• **AIM OF THE TASK**
The expected result is the full set of records, copied precisely, with images dropped.

*** EXTRACTED MATERIAL ***

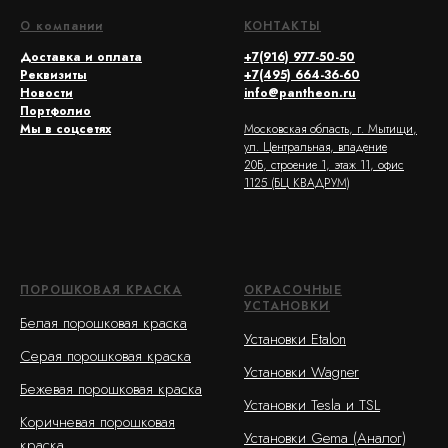
О компании
КОНТАКТЫ
Доставка и оплата
+7(916) 977-50-50
Реквизиты
+7(495) 664-36-60
Новости
info@pantheon.ru
Портфолио
Мы в соцсетях
Московская область, г. Мытищи,
ул. Центральная, владение
20Б, строение 1, этаж 11, офис
1125 (БЦ КВАДРУМ)
ПОРОШКОВАЯ КРАСКА
ОКРАСОЧНЫЕ
УСТАНОВКИ
Белая порошковая краска
Установки Etalon
Серая порошковая краска
Установки Wagner
Бежевая порошковая краска
Установки Tesla и TSL
Коричневая порошковая
Установки Gema (Аналог)
краска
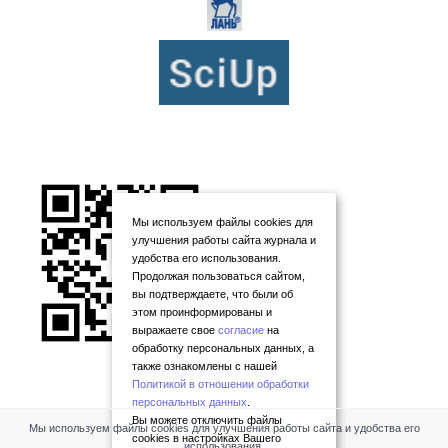
Мы используем файлы cookies для
улучшения работы сайта журнала и
удобства его использования.
Продолжая пользоваться сайтом,
вы подтверждаете, что были об
этом проинформированы и
выражаете свое
согласие
на
обработку персональных данных, а
также ознакомлены с нашей
Политикой в отношении обработки
персональных данных
.
Вы можете отключить файлы
Мы используем файлы cookies для улучшения работы сайта и удобства его
cookies в настройках Вашего
использования.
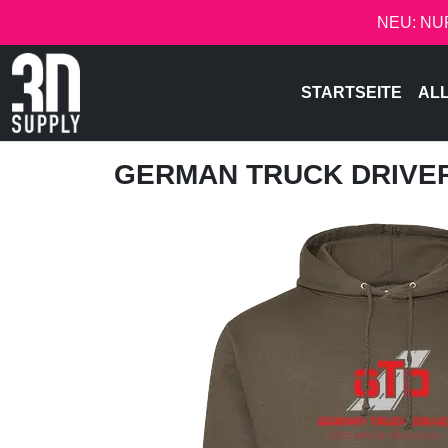
NEU: NU
STARTSEITE
AL
GERMAN TRUCK DRIVE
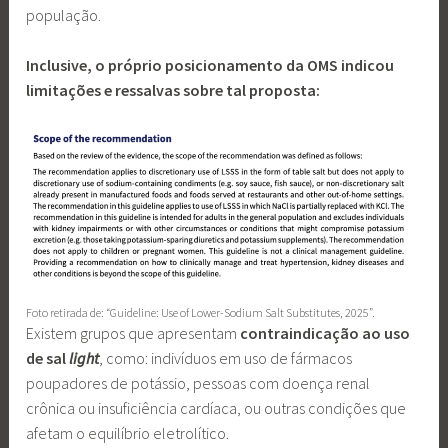
população.
Inclusive, o próprio posicionamento da OMS indicou
limitações e ressalvas sobre tal proposta:
Foto retirada de: “Guideline: Use of Lower-Sodium Salt Substitutes, 2025”.
Existem grupos que apresentam
contraindicação ao uso
de sal
light
, como: indivíduos em uso de fármacos
poupadores de potássio, pessoas com doença renal
crônica ou insuficiência cardíaca, ou outras condições que
afetam o equilíbrio eletrolítico.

***

• **ANSWER FOR THIS EXERCISE**
О компании
КОНТАКТЫ
Доставка и оплата
+7(916) 977-50-50
Реквизиты
+7(495) 664-36-60
Новости
info@pantheon.ru
Портфолио
Мы в соцсетях
Московская область, г. Мытищи,
ул. Центральная, владение
20Б, строение 1, этаж 11, офис
1125 (БЦ КВАДРУМ)
ПОРОШКОВАЯ КРАСКА
ОКРАСОЧНЫЕ
УСТАНОВКИ
Белая порошковая краска
Установки Etalon
Серая порошковая краска
Установки Wagner
Бежевая порошковая краска
Установки Tesla и TSL
Коричневая порошковая
Установки Gema (Аналог)
краска
Мы используем файлы cookies для
улучшения работы сайта журнала и
удобства его использования.
Продолжая пользоваться сайтом,
вы подтверждаете, что были об
этом проинформированы и
выражаете свое
согласие
на
обработку персональных данных, а
также ознакомлены с нашей
Политикой в отношении обработки
персональных данных
.
Вы можете отключить файлы
Мы используем файлы cookies для улучшения работы сайта и удобства его
cookies в настройках Вашего
использования.
NEU: NU
STARTSEITE
AL
GERMAN TRUCK DRIVE
população.
Inclusive, o próprio posicionamento da OMS indicou
limitações e ressalvas sobre tal proposta:
Foto retirada de: “Guideline: Use of Lower-Sodium Salt Substitutes, 2025”.
Existem grupos que apresentam
contraindicação ao uso
de sal
light
, como: indivíduos em uso de fármacos
poupadores de potássio, pessoas com doença renal
crônica ou insuficiência cardíaca, ou outras condições que
afetam o equilíbrio eletrolítico.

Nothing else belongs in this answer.